Why Branch Prediction Exists

Branch Prediction

Branch prediction is a CPU optimization.

A branch is a point where the program can go in more than one direction. The most common branch is an if.

if (value > 0) {
    positive += 1;
} else {
    non_positive += 1;
}

The CPU does not like waiting. When it sees a branch, it tries to guess which path the program will take. If the guess is right, the CPU keeps moving quickly. If the guess is wrong, the CPU throws away some work and restarts from the correct path.

That failed guess is called a branch misprediction.

Why Branch Prediction Exists

Modern CPUs do many things at once internally.

They fetch instructions, decode them, execute them, and prepare later instructions before earlier ones are fully finished. This is called pipelining.

A branch creates uncertainty.

if (x == 0) {
    doA();
} else {
    doB();
}

Before the CPU knows whether x == 0, it still wants to keep working. So it predicts one path.

If it predicts correctly, the program runs smoothly.

If it predicts incorrectly, the CPU must discard the work it did on the wrong path.

Predictable Branches Are Fast

A branch is cheap when the result is predictable.

Example:

for (numbers) |n| {
    if (n < 1000) {
        small += 1;
    }
}

If almost every number is below 1000, the CPU learns that the branch is usually taken.

That becomes fast.

This is also predictable:

for (numbers) |n| {
    if (n >= 1000) {
        large += 1;
    }
}

If almost no number is above 1000, the CPU learns that this branch is usually not taken.

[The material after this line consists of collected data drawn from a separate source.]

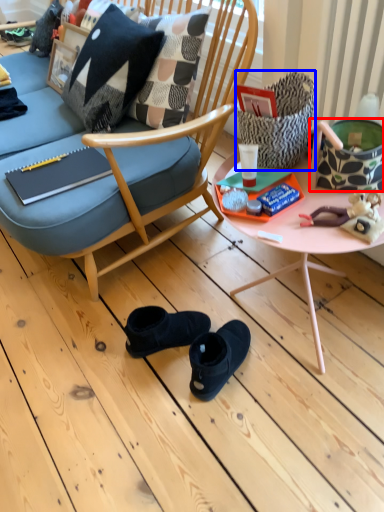 Question: Which point is further to the camera, handbag (highlighted by a red box) or handbag (highlighted by a blue box)?

Choices:
 (A) handbag
 (B) handbag

Answer: (B) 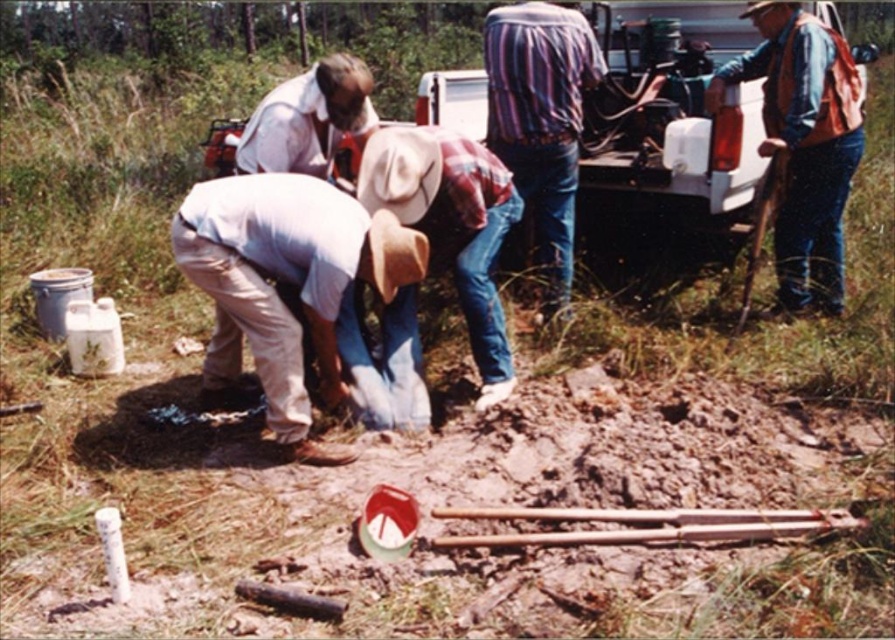 Does white plastic truck at upper right have a smaller size compared to brown canvas safety vest at right?

Actually, white plastic truck at upper right might be larger than brown canvas safety vest at right.

Measure the distance between white plastic truck at upper right and camera.

They are 4.87 meters apart.

Identify the location of white plastic truck at upper right. (667, 125).

Does brown canvas safety vest at right appear on the right side of matte white shirt at center?

Indeed, brown canvas safety vest at right is positioned on the right side of matte white shirt at center.

Is brown canvas safety vest at right to the left of matte white shirt at center from the viewer's perspective?

In fact, brown canvas safety vest at right is to the right of matte white shirt at center.

Is point (837, 179) farther from viewer compared to point (350, 108)?

Yes, it is behind point (350, 108).

This screenshot has width=895, height=640. I want to click on brown canvas safety vest at right, so click(803, 144).

How far apart are brown canvas safety vest at right and white cotton shirt at center?

brown canvas safety vest at right is 1.81 meters away from white cotton shirt at center.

The exact condition matters less than the pattern.

Random Branches Are Slow

A branch is harder to predict when the result looks random.

for (numbers) |n| {
    if ((n & 1) == 0) {
        even += 1;
    } else {
        odd += 1;
    }
}

If the input is random, the CPU may frequently guess wrong.

The branch result changes too often.

That can make the loop slower than expected.

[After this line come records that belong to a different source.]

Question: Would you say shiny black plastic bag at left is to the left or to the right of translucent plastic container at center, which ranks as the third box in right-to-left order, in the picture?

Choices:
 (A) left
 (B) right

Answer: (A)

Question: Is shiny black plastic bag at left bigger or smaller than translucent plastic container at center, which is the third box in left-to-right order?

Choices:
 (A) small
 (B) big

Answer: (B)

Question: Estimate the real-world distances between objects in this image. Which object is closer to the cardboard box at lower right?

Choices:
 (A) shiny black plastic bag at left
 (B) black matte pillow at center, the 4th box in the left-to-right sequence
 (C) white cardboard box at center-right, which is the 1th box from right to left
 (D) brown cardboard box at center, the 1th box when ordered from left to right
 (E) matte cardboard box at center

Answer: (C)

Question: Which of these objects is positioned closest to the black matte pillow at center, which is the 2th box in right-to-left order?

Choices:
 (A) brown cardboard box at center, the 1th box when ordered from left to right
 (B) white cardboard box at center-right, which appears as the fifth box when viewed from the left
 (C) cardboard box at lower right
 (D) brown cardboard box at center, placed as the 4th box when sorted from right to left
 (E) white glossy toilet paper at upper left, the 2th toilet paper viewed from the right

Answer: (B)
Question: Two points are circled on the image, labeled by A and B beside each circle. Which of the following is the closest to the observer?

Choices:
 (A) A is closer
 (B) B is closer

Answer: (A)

Sorting Can Improve Branch Prediction

Suppose you process a list of users:

for (users) |user| {
    if (user.active) {
        processActive(user);
    } else {
        processInactive(user);
    }
}

If active and inactive users are mixed randomly, the branch may be hard to predict.

If users are grouped by status, the branch becomes easier:

active
active
active
active
inactive
inactive
inactive

The CPU sees long runs of the same branch result.

Sometimes sorting or grouping data improves performance.

This is useful in:

game engines
simulations
batch processing
renderers
parsers
data pipelines

Branches Inside Hot Loops Matter Most

Do not worry about every if.

Most branches do not matter.

This branch probably does not matter:

if (config.verbose) {
    std.debug.print("started\n", .{});
}

It runs once.

This branch may matter:

for (pixels) |pixel| {
    if (pixel.alpha == 0) {
        transparent += 1;
    }
}

It runs millions of times.

Branch prediction matters most inside hot loops.

Branchless Code

Sometimes you can replace a branch with arithmetic or selection.

Branch version:

if (x > 0) {
    count += 1;
}

Branchless version:

count += @intFromBool(x > 0);

The condition still exists, but the code may avoid a control-flow branch.

This can help when the branch is unpredictable.

It can hurt when the branch is predictable or when the branchless form does extra work.

Measure before trusting it.

Example: Counting Values

Branching version:

fn countPositive(values: []const i32) usize {
    var count: usize = 0;

    for (values) |x| {
        if (x > 0) {
            count += 1;
        }
    }

    return count;
}

Branchless version:

fn countPositive(values: []const i32) usize {
    var count: usize = 0;

    for (values) |x| {
        count += @intFromBool(x > 0);
    }

    return count;
}

The second version may be faster for random data.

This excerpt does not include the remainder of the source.